The D.C. Circuit said the United Mine Workers' called for work stoppages even though strikes were prohibited during the contract.
The contract gave the mine unilateral authority to change the bonus plan. It did so in 2005 after the union called six work stoppages at one mine in 2004 to pressure the employer over ongoing grievances.
It eliminated the bonus for union-represented employees at any mine where there was a job action regardless of the mine's attainment of annual financial targets.
The premise of the union's work stoppages was a contractual provision allowing for "memorial days," which was in the contract for commemoration of miners' deaths or mining disasters. This clause in the collective bargaining agreement is an unpaid work stoppage. Since strikes were prohibited, the union used this contractual work stoppage provision to skirt the non-strike clause, the court said.
The National Labor Relations Board and the Court determined that the union did not misuse the memorial-days provision. The Court's majority said it looked to a body of opinions from a district court, arbitration, and the Division of Advice, per the parties' stipulation that they address the "history and purpose" of the provision.
Relying heavily on a district court opinion, the Court found that the materials demonstrated that the parties' intended that the union could use the provision to strike over an arbitrable dispute.

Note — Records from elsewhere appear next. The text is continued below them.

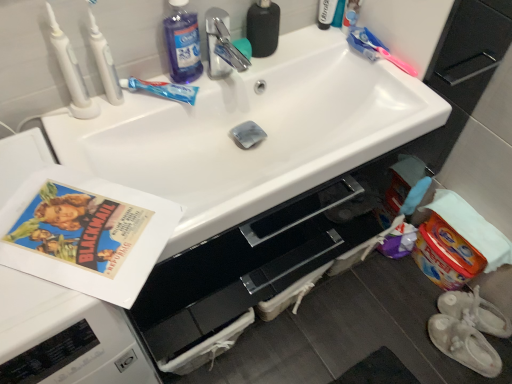 Image resolution: width=512 pixels, height=384 pixels. I want to click on free space on the front side of pink plastic toothbrush at upper right, which is the fourth toothbrush from left to right, so click(x=400, y=97). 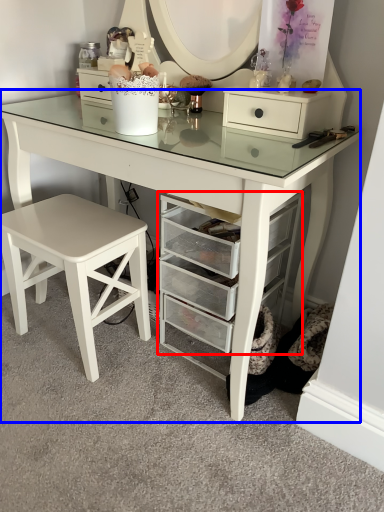 Question: Which point is closer to the camera, shelf (highlighted by a red box) or table (highlighted by a blue box)?

Choices:
 (A) shelf
 (B) table

Answer: (B) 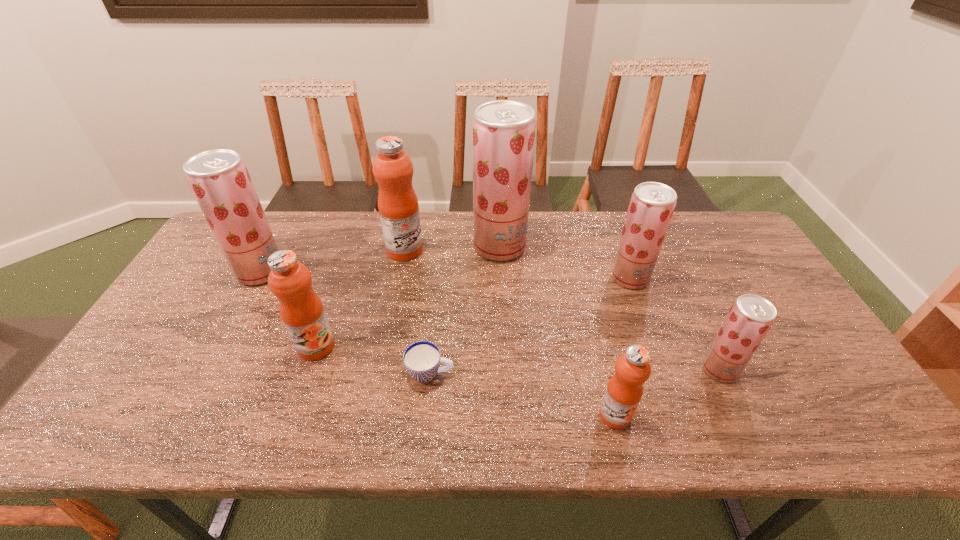 You are a GUI agent. You are given a task and a screenshot of the screen. Output one action in this format:
    pyautogui.click(x=<x>, y=<y>)
    Task: Click on the free space located on the front label of the second biggest orange fruit juice
    The height and width of the screenshot is (540, 960).
    Given the screenshot: What is the action you would take?
    pyautogui.click(x=297, y=404)

Identify the location of free location located 0.070m on the right of the rightmost object. (765, 369).

Where is `free space located 0.370m on the side of the cup with the handle`? This screenshot has width=960, height=540. free space located 0.370m on the side of the cup with the handle is located at coordinates (605, 373).

At what (x,y) coordinates should I click in order to perform the action: click on object present at the near edge. Please return your answer as a coordinate pair (x, y). Image resolution: width=960 pixels, height=540 pixels. Looking at the image, I should click on (624, 390).

Locate an element on the screen. This screenshot has height=540, width=960. object at the left edge is located at coordinates (219, 179).

Find the location of a particular element. vacant space at the far edge is located at coordinates (451, 212).

Where is `vacant area at the near edge of the desktop`? The width and height of the screenshot is (960, 540). vacant area at the near edge of the desktop is located at coordinates (686, 434).

Locate an element on the screen. This screenshot has width=960, height=540. vacant space at the left edge of the desktop is located at coordinates (142, 380).

Identify the location of vacant area at the right edge. (782, 322).

Where is `vacant space at the far left corner`? This screenshot has height=540, width=960. vacant space at the far left corner is located at coordinates (212, 255). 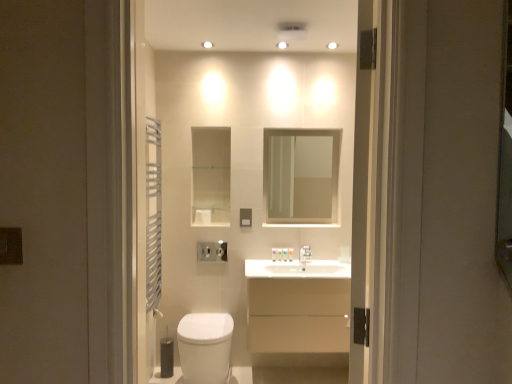 Question: Is point (248, 226) closer or farther from the camera than point (206, 223)?

Choices:
 (A) closer
 (B) farther

Answer: (A)

Question: Considering the positions of matte gray electric outlet at center, the 1th electric outlet viewed from the back, and white matte toilet paper at center, which is counted as the 2th toilet paper, starting from the bottom, in the image, is matte gray electric outlet at center, the 1th electric outlet viewed from the back, taller or shorter than white matte toilet paper at center, which is counted as the 2th toilet paper, starting from the bottom,?

Choices:
 (A) short
 (B) tall

Answer: (B)

Question: Estimate the real-world distances between objects in this image. Which object is closer to the clear glass mirror at upper center?

Choices:
 (A) white matte toilet paper at right, the first toilet paper positioned from the right
 (B) white glossy sink at center
 (C) beige matte cabinet at center
 (D) matte gray electric outlet at center, the second electric outlet when ordered from left to right
 (E) matte black switch at left, which is the first electric outlet in front-to-back order

Answer: (A)

Question: Which object is positioned farthest from the white matte toilet paper at center, which is counted as the 2th toilet paper, starting from the bottom?

Choices:
 (A) matte black switch at left, which is the first electric outlet in front-to-back order
 (B) white glossy toilet at center
 (C) white glossy toilet at lower center
 (D) white matte toilet paper at right, which is the 1th toilet paper from bottom to top
 (E) white glossy sink at center

Answer: (A) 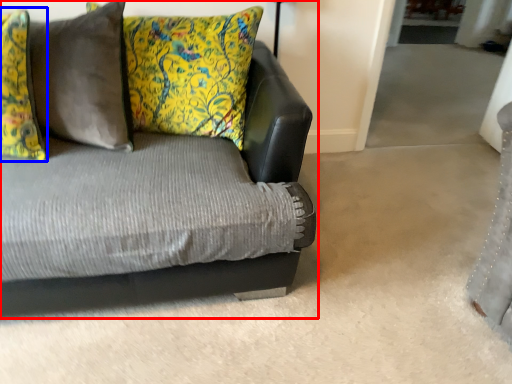 Question: Which object appears closest to the camera in this image, studio couch (highlighted by a red box) or pillow (highlighted by a blue box)?

Choices:
 (A) studio couch
 (B) pillow

Answer: (A)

The Court observed that at the time the union called these memorial periods, the employer never sought to enjoin them or otherwise indicated that it believed the union had overstepped its rights.
The Court noted that, "[a]lthough it is unusual for an employer to directly acknowledge taking adverse action because of protected activity, [the employer] did so here."
The Court dismissed the employer's claim that the bonus-plan amendment was a permissible economic weapon. It also agreed with the Board that the employer could not selectively direct that economic weapon against only employees who engaged in protected conduct.
But the dissenting opinion said, "The NLRB nonetheless construed the memorial-period clauses to create a de facto exception to the strike ban, and the court affirms. The conclusions of both the agency and the court violate the established principle (most familiar to us from anti-discrimination laws) that a right to do a thing at will, or for no reason at all, does not normally encompass a right to do it for reasons that contradict rights reserved to another party (here, the employer's right not to be subject to strikes while the CBAs are in effect)."